Exercise requirements → Below are several records. Retype exactly those lines running from the one with "Как проехать (867, 59)" through the one with "Диагностика (736, 260)", end lines included, and no others.

-- Dataset follows --

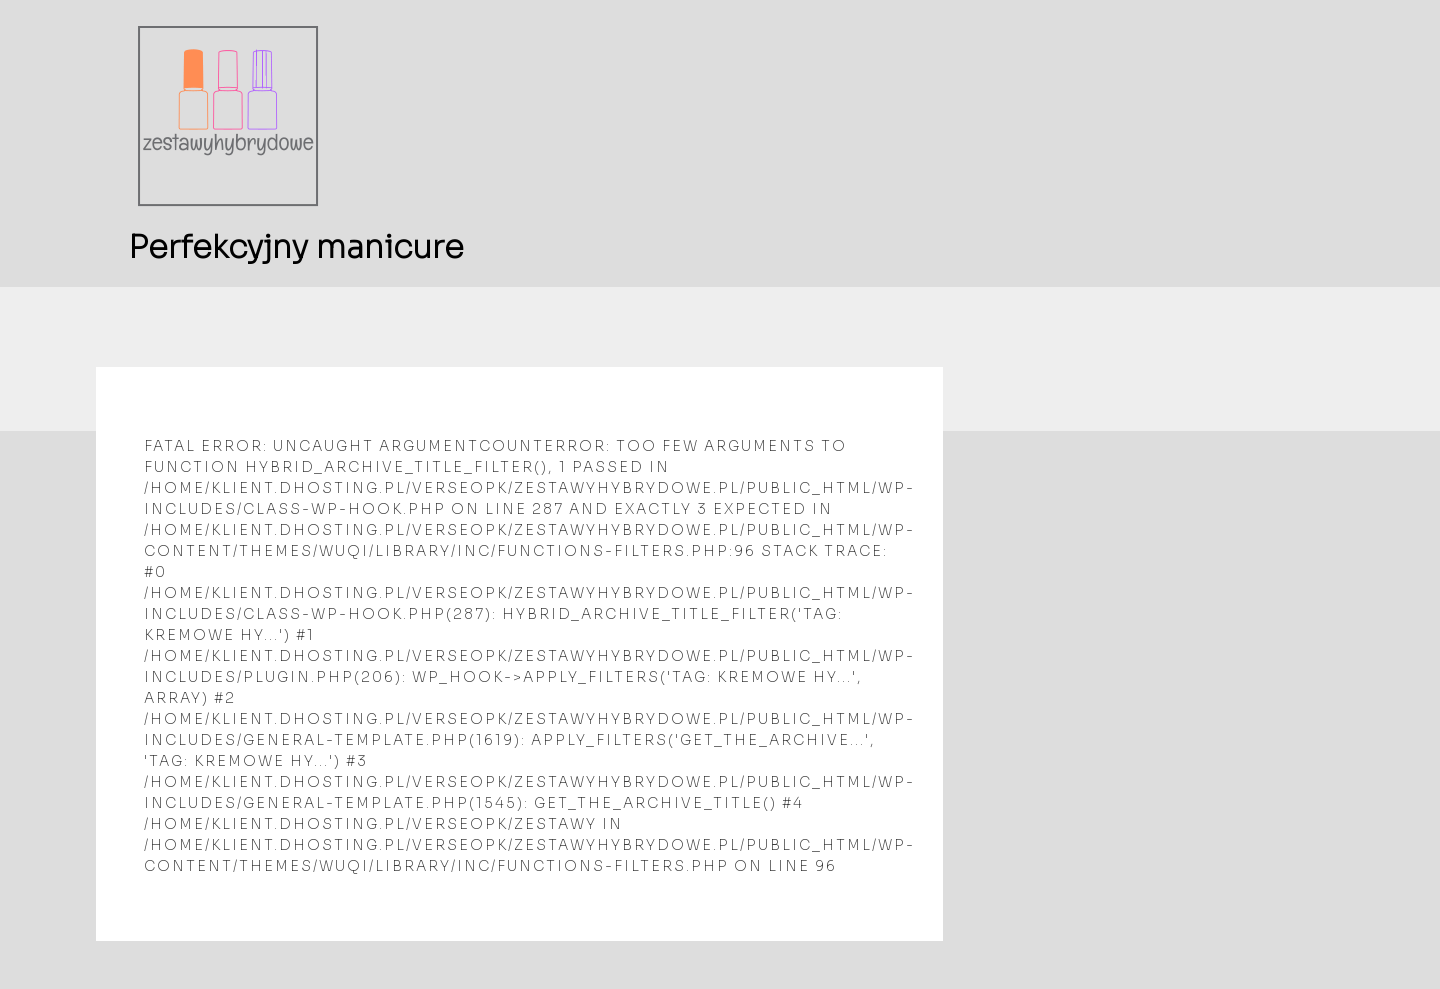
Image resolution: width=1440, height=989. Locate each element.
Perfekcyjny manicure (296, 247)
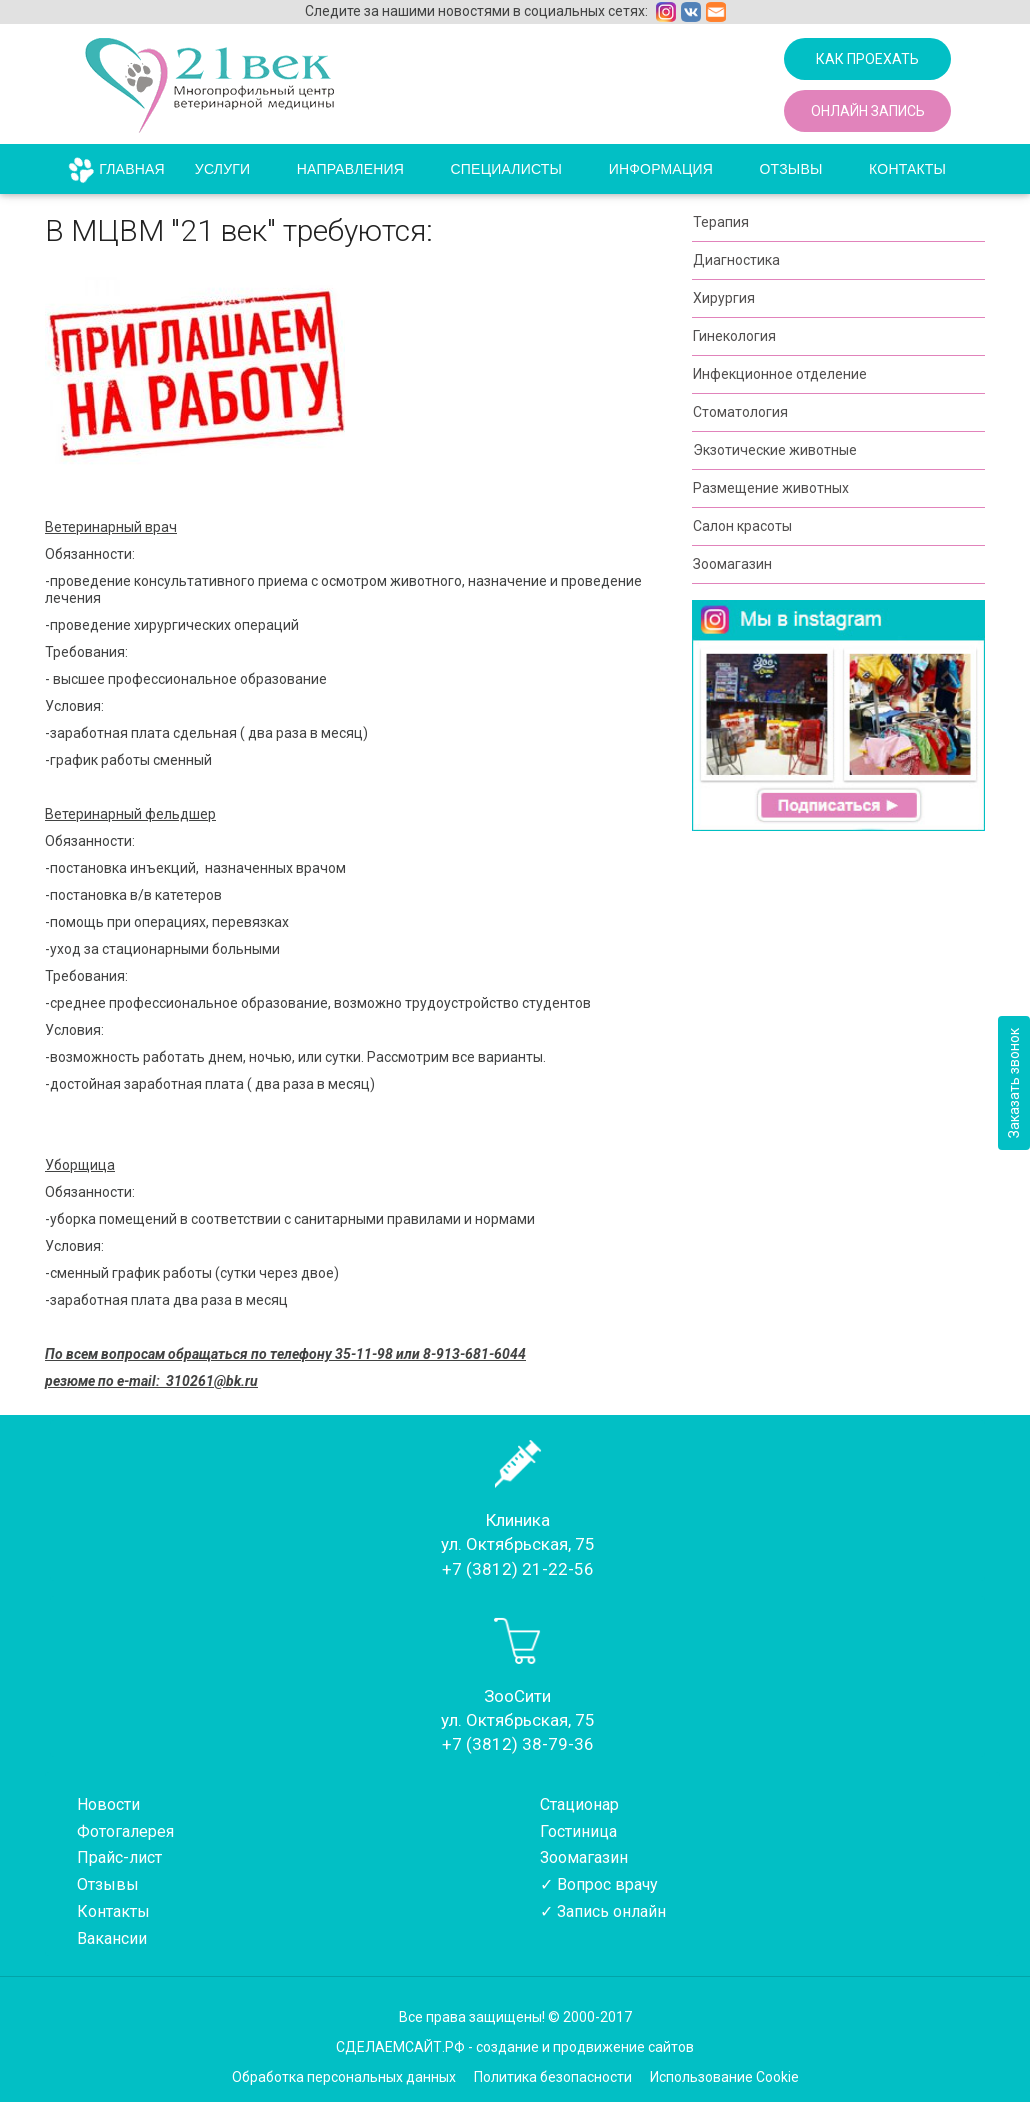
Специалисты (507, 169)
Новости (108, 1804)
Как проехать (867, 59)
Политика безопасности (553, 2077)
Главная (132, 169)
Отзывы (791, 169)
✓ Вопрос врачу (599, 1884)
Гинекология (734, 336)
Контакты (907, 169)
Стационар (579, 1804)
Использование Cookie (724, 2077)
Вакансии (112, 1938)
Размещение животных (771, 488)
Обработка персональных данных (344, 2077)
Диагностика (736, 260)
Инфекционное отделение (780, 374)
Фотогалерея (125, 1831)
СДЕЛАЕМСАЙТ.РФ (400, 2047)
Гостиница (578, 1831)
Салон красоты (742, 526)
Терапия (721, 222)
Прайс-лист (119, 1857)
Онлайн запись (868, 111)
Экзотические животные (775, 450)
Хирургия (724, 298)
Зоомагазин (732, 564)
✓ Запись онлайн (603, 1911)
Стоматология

-- Dataset concluded --

Your response →
Как проехать (867, 59)
Политика безопасности (553, 2077)
Главная (132, 169)
Отзывы (791, 169)
✓ Вопрос врачу (599, 1884)
Гинекология (734, 336)
Контакты (907, 169)
Стационар (579, 1804)
Использование Cookie (724, 2077)
Вакансии (112, 1938)
Размещение животных (771, 488)
Обработка персональных данных (344, 2077)
Диагностика (736, 260)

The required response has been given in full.